- **WORK REQUEST**: Every line containing "работу" should be identified and copied from the data below.

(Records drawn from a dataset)
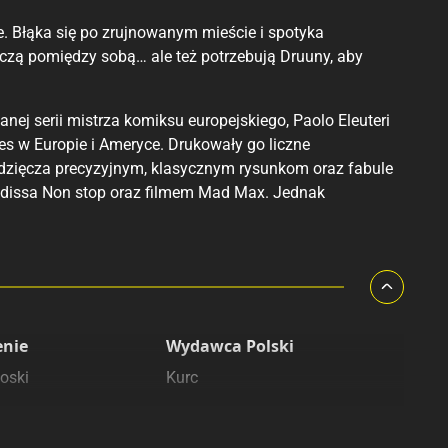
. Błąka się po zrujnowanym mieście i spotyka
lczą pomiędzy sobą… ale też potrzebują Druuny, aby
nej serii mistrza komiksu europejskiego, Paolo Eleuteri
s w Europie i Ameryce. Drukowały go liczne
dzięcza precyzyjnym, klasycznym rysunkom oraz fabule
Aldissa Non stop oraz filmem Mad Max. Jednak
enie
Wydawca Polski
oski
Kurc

--

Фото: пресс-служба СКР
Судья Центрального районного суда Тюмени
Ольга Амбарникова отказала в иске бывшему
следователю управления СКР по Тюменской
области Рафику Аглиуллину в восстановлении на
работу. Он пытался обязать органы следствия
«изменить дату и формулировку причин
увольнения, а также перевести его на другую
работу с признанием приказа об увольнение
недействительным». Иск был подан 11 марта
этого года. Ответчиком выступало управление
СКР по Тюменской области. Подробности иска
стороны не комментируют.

- **SOLUTION TO THE EXERCISE**:
работу. Он пытался обязать органы следствия
работу с признанием приказа об увольнение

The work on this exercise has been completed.